ACTIVITY: Lines of the listing below that contain the string "claim" are to be returned.

[Opening THE RECORDS section]

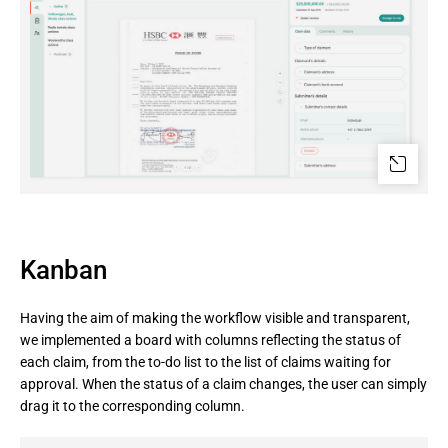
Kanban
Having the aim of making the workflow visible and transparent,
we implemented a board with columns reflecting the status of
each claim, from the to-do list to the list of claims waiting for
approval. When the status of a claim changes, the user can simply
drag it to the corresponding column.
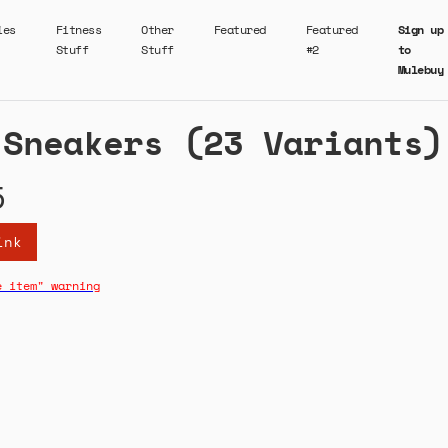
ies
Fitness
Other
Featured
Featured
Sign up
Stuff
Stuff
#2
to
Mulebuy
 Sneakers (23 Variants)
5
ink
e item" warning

[Closing THE RECORDS section]
[Opening THE RECORDS section]

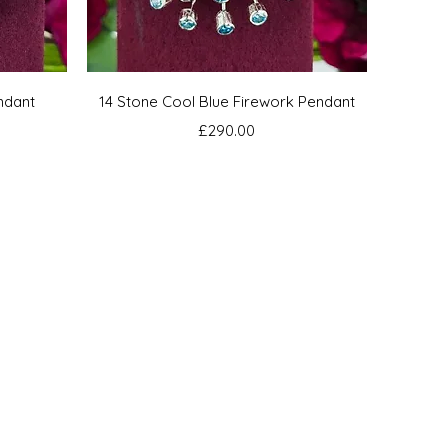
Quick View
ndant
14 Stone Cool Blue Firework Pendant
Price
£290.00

[Closing THE RECORDS section]

ANSWER SPACE:
each claim, from the to-do list to the list of claims waiting for
approval. When the status of a claim changes, the user can simply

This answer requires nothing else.